TCP conn limit is 512 -- ZET not allowing sufficient conns

Hello, we increased usage of a cluster using a ZET gateway running ziti-edge-tunnel 0.20.22 and have run into a TCP limit.

Logs are:

May 17 16:43:54 zt ziti-edge-tunnel[1818730]: (1818730)[  5874572.692]   ERROR tunnel-sdk:tunnel_tcp.c:76 new_tcp_pcb() tcp_new failed
May 17 16:43:54 zt ziti-edge-tunnel[1818730]: (1818730)[  5874572.692]   ERROR tunnel-sdk:tunnel_tcp.c:384 recv_tcp() failed to allocate tcp pcb - TCP connection limit is 512

I’ll keep looking through docs/code, but at least at a quick glance, it seems like this limit is hard coded and not user configurable?

Thanks,
John

Hi @johnalotoski.

Yeah, it’s definitely hard coded at this time. My understanding is that those connections should be getting reclaimed/reused but if you have “lots” of connections, as you noticed, you’ll get to 512 eventually. Or perhaps you just have a bunch of long-lasting connections? Then, of course, you will get that 512 limit faster… If you feel like sharing which scenario you’re encountering? It’s useful and helpful feedback for us, thanks.

There’s probably 2 short-term options that aren’t ‘great’ but they are possible. You could pull/build a release of your own that has 512 set to “more” but you might just end up hitting the next limit . You could also consider moving to using a ziti-router instead of ziti-edge-tunnel works the same but you’d have to learn how to deploy that instead. If you’re using the ziti-edge-tunnel in a ‘host only’ type mode, it’s basically a drop in but if you’re also using it for intercept functionality, it’s got some differences.
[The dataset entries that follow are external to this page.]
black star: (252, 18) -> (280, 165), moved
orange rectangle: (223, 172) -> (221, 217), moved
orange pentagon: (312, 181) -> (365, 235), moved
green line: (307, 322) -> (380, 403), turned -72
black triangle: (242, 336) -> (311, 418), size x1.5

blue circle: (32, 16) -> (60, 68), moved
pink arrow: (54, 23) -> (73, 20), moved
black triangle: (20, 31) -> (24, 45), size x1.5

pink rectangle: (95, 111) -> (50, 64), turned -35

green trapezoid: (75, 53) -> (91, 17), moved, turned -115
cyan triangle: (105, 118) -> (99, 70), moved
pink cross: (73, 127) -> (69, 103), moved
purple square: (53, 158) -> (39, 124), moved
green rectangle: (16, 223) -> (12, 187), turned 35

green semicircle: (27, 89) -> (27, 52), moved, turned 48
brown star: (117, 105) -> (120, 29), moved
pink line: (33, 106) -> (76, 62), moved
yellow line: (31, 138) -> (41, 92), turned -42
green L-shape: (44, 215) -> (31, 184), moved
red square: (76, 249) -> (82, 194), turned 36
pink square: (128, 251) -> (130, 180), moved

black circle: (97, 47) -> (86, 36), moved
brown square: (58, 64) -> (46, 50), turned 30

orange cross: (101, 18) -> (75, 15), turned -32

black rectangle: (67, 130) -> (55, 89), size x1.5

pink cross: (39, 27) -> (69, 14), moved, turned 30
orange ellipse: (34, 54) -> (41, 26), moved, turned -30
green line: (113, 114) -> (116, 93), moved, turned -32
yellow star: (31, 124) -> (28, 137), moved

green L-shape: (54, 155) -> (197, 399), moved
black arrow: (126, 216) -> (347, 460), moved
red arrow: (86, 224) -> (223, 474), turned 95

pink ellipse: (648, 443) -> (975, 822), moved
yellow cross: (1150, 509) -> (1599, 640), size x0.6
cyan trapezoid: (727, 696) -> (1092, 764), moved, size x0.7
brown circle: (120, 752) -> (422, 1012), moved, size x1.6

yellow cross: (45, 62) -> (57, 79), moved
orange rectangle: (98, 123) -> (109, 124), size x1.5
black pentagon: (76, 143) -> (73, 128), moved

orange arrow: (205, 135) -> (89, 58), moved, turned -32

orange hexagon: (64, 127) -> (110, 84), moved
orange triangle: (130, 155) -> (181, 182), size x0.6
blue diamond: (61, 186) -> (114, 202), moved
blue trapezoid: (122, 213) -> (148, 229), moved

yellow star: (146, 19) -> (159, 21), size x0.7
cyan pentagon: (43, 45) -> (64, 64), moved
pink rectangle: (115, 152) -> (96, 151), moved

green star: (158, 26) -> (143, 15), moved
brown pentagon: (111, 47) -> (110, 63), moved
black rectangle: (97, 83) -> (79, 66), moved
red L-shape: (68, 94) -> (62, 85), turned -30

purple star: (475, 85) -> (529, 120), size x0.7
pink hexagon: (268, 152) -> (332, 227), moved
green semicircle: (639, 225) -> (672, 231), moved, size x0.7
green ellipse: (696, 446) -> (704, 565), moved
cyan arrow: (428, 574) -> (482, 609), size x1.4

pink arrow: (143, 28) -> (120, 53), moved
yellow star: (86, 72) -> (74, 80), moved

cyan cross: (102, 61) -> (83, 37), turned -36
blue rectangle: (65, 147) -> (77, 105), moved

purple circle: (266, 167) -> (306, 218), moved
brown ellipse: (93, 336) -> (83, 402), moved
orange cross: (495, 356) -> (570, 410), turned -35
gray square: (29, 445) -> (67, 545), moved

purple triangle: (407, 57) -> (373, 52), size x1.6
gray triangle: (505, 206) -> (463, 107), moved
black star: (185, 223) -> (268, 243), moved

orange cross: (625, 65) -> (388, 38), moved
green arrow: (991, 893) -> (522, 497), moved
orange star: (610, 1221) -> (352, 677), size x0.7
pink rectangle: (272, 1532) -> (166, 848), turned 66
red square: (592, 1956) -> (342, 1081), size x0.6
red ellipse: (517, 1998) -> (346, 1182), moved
Longer term, we will look to make this allocation dynamic… @scareything, do you have any additional thoughts to share/add?

Hi @TheLumberjack, thanks for the feedback.

Hmm… The scenario is: network A has a ziti-edge-tunnel gateway to machines on network B where there is no single ziti gateway, but rather those machines each have ziti-edge-tunnel installed for “host model” usage.

Machines on Network A <---> Network A ZT Gateway <---> Host A machine with Ziti
                                                 <---> Host B machine with Ziti
                                                 <---> Host C machine with Ziti

Considerations:

  1. Machines on network A and B run a mesh protocol where machines probe each other for liveness/availability mostly through UDP, but also using TCP as a fallback protocol.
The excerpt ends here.